◆ **Extracted data**:
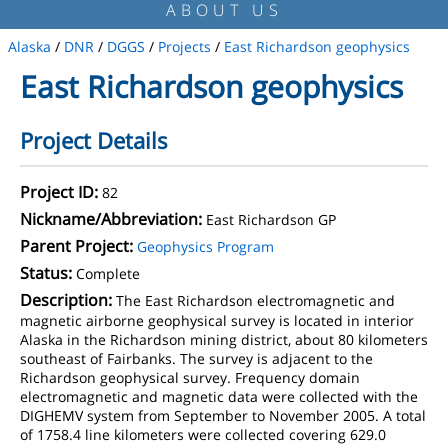
ABOUT US
Alaska
/
DNR
/
DGGS
/
Projects
/
East Richardson geophysics
East Richardson geophysics
Project Details
Project ID:
82
Nickname/Abbreviation:
East Richardson GP
Parent Project:
Geophysics Program
Status:
Complete
Description:
The East Richardson electromagnetic and
magnetic airborne geophysical survey is located in interior
Alaska in the Richardson mining district, about 80 kilometers
southeast of Fairbanks. The survey is adjacent to the
Richardson geophysical survey. Frequency domain
electromagnetic and magnetic data were collected with the
DIGHEMV system from September to November 2005. A total
of 1758.4 line kilometers were collected covering 629.0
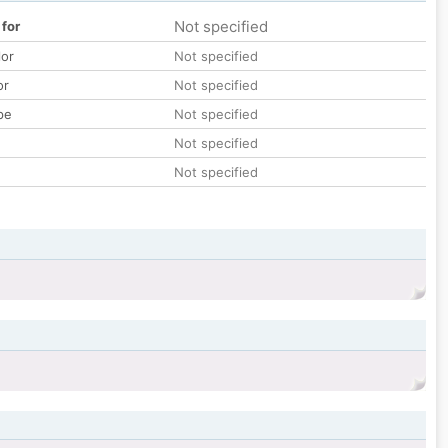
Not specified
 for
lor
Not specified
or
Not specified
pe
Not specified
Not specified
Not specified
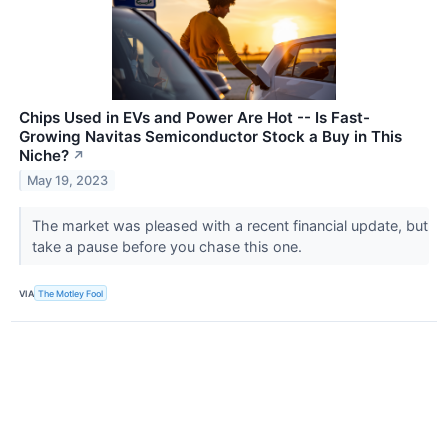
Chips Used in EVs and Power Are Hot -- Is Fast-
Growing Navitas Semiconductor Stock a Buy in This
Niche?
↗
May 19, 2023
The market was pleased with a recent financial update, but
take a pause before you chase this one.
VIA
The Motley Fool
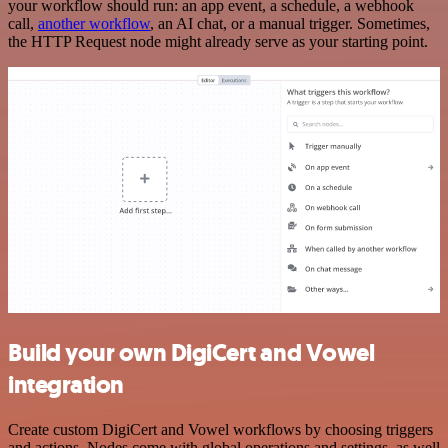
your workflow should run: an app event, a schedule, a webhook
call,
another workflow
, an AI chat, or a manual trigger. Sometimes,
the HTTP Request node might already serve as your starting point.
Build your own DigiCert and Vowel
integration
Create custom DigiCert and Vowel workflows by choosing triggers
and actions. Nodes come with global operations and settings, as well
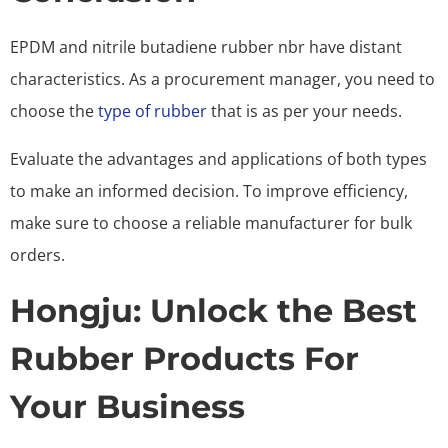
EPDM and nitrile butadiene rubber nbr have
distant
characteristics. As a procurement manager, you need to
choose the
type of rubber
that is as per your needs.
Evaluate the advantages and applications of both types
to make an informed decision. To improve efficiency,
make sure to choose a reliable manufacturer for bulk
orders.
Hongju: Unlock the Best
Rubber Products For
Your Business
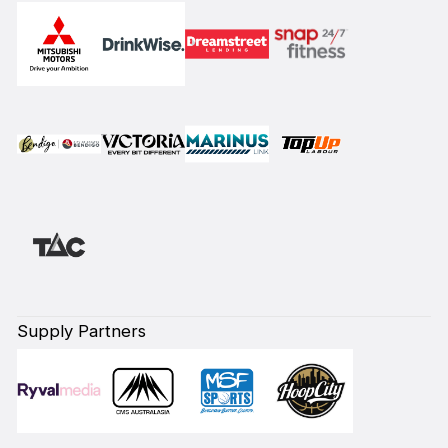
Supply Partners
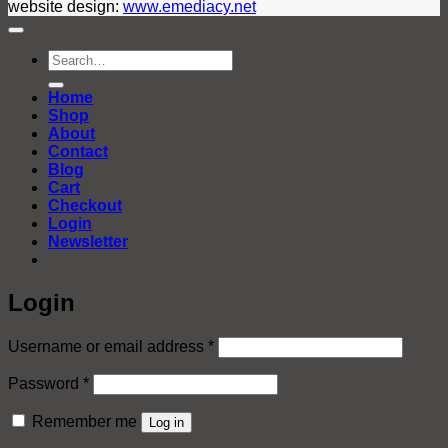
website design:
www.emediacy.net
Search
for:
Home
Shop
About
Contact
Blog
Cart
Checkout
Login
Newsletter
Login
Required
Username or email address
*
Required
Password
*
Remember me
Log in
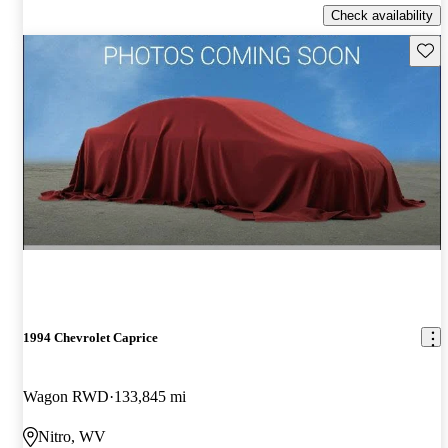
Check availability
Save 
1994 Chevrolet Caprice
Wagon RWD
133,845 mi
Nitro, WV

◆ **What to do**: Give back every record exactly, dropping its pictures.

◆ **Answer to this problem**:
ABOUT US
Alaska
/
DNR
/
DGGS
/
Projects
/
East Richardson geophysics
East Richardson geophysics
Project Details
Project ID:
82
Nickname/Abbreviation:
East Richardson GP
Parent Project:
Geophysics Program
Status:
Complete
Description:
The East Richardson electromagnetic and
magnetic airborne geophysical survey is located in interior
Alaska in the Richardson mining district, about 80 kilometers
southeast of Fairbanks. The survey is adjacent to the
Richardson geophysical survey. Frequency domain
electromagnetic and magnetic data were collected with the
DIGHEMV system from September to November 2005. A total
of 1758.4 line kilometers were collected covering 629.0
Not specified
 for
lor
Not specified
or
Not specified
pe
Not specified
Not specified
Not specified
Chips Used in EVs and Power Are Hot -- Is Fast-
Growing Navitas Semiconductor Stock a Buy in This
Niche?
↗
May 19, 2023
The market was pleased with a recent financial update, but
take a pause before you chase this one.
VIA
The Motley Fool
your workflow should run: an app event, a schedule, a webhook
call,
another workflow
, an AI chat, or a manual trigger. Sometimes,
the HTTP Request node might already serve as your starting point.
Build your own DigiCert and Vowel
integration
Create custom DigiCert and Vowel workflows by choosing triggers
and actions. Nodes come with global operations and settings, as well
EPDM and nitrile butadiene rubber nbr have
distant
characteristics. As a procurement manager, you need to
choose the
type of rubber
that is as per your needs.
Evaluate the advantages and applications of both types
to make an informed decision. To improve efficiency,
make sure to choose a reliable manufacturer for bulk
orders.
Hongju: Unlock the Best
Rubber Products For
Your Business
Supply Partners
website design:
www.emediacy.net
Search
for:
Home
Shop
About
Contact
Blog
Cart
Checkout
Login
Newsletter
Login
Required
Username or email address
*
Required
Password
*
Remember me
Log in
Check availability
Save 
1994 Chevrolet Caprice
Wagon RWD
133,845 mi
Nitro, WV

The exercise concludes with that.